Juan Carlos Tacoronte: La Vida increible.

Doña Agustina Antúnez de Balboa tenía posibles y una belleza extraña. Había heredado de su padre, don Augusto Antúnez una fortuna bastante rentable. Ésta la había hecho de tosedor profesional y aplaudidor de primera fila en los teatros más importantes, auditorios nacionales y del extranjero. Sus dotes como aplaudidor no tenían comparación. Todo el mundo reconocía su virtuosismo tosiendo y haciendo la cla.

Llegó don Agustín a montar compañía por no decir que hasta una escuela de estilo para este oficio tan peregrino. Eran hasta contratados los que hacían el trabajo de aplaudidores en los teatros de poca monta, algunos dineros alcanzaban, aunque a los que despuntaban, se los llevaban a paraíso y gallinero con terno y hasta zapatos nuevos, eso sí siempre en los teatros más importantes.

Les enseñaba el arte del carraspeo, la tos de pecho estentórea, la acompasada allegro ma non troppoy las mañas del aplauso entusiasta y el bravo en do mayor. También es verdad que los aplausos de don Agustín eran enérgicos, entusiastas a la vez que contagiosos.

Así poco a poco y trabajando mucho logró amasar cierta cantidad de caudales que supo con mucho atino invertir en ingenios de azúcar y destilerías de líquido espirituoso. También compró a ciegas un potosí de guano que hasta hace muy poco daba sus pingues beneficios.

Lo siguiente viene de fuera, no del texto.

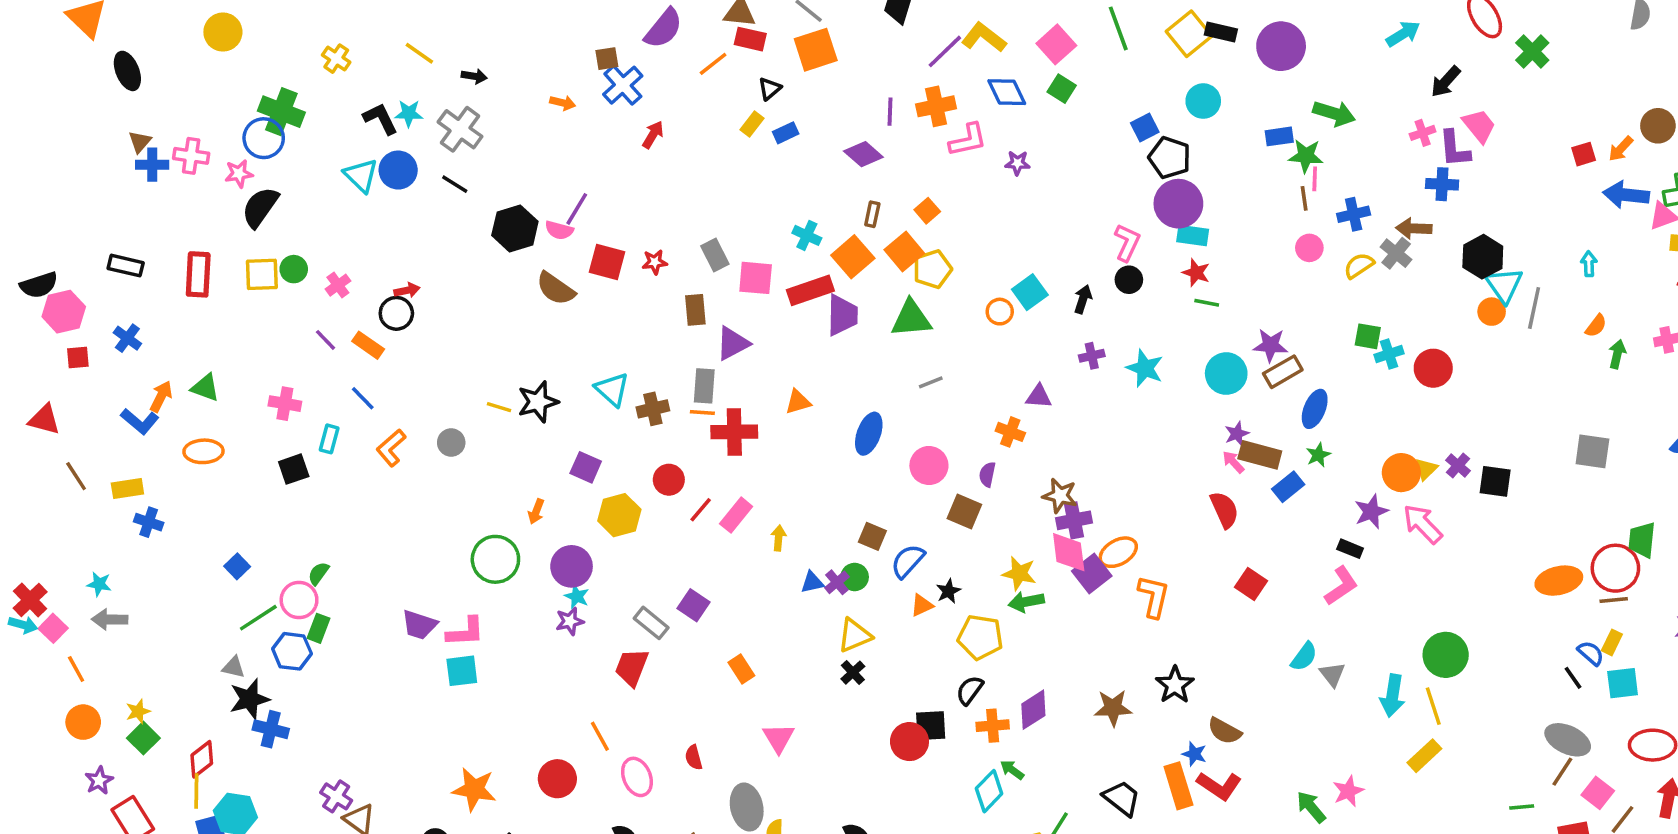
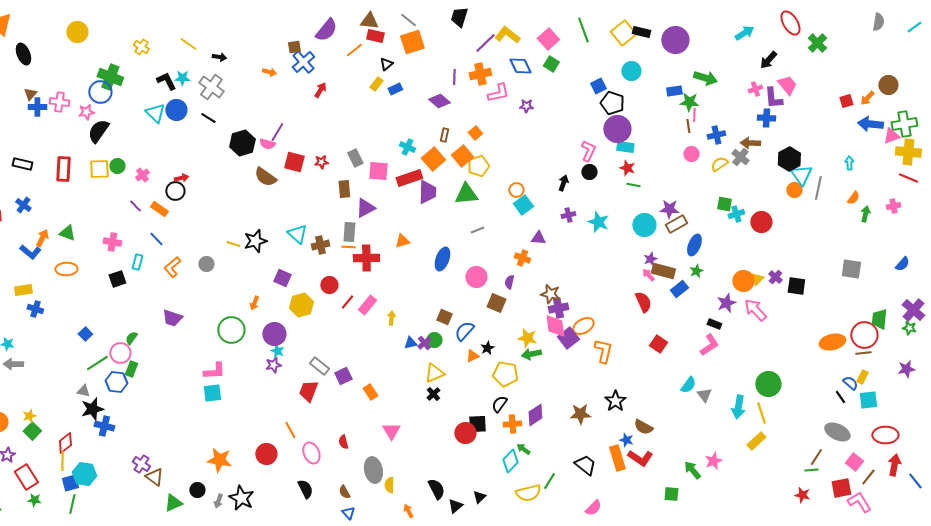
cyan square: (1030, 292) -> (523, 205), moved
purple square: (694, 605) -> (343, 376), moved, turned 30
purple trapezoid: (419, 625) -> (172, 318), moved
brown line: (1562, 772) -> (816, 457), moved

Ahora la hija de tan ilustre tosedor, doña Agustina se dedicaba a la filantropía, al abrazo terapéutico y al espiritismo. En las largas noches de insomnio

practicaba la hermenéutica apócrifa y practica lla oratoria de lenguas muertas con una bibliotecaria de Alejandría que conoció en un crucero por el Báltico.

Siempre estaba de buen humor y llevaba muy bien sus rarezas selváticas. Una vez se tropezó con una barandilla en el mirador de La Cumbre chica, sus vestidos vaporosos y su gran pamela a juego la hicieron planear hasta que desapareció en el horizonte. Todos los testigos afirman que lo más insólito fue ver a doña Agustina Antúnez de Balboa reírse a mandíbula batiente a la vez que agitaba las alas como un Tucán. Esto se cuenta y no se cree.

Un mundo raro, un cuento chiquito.

            Juan Carlos Tacoronte. Narrador oral.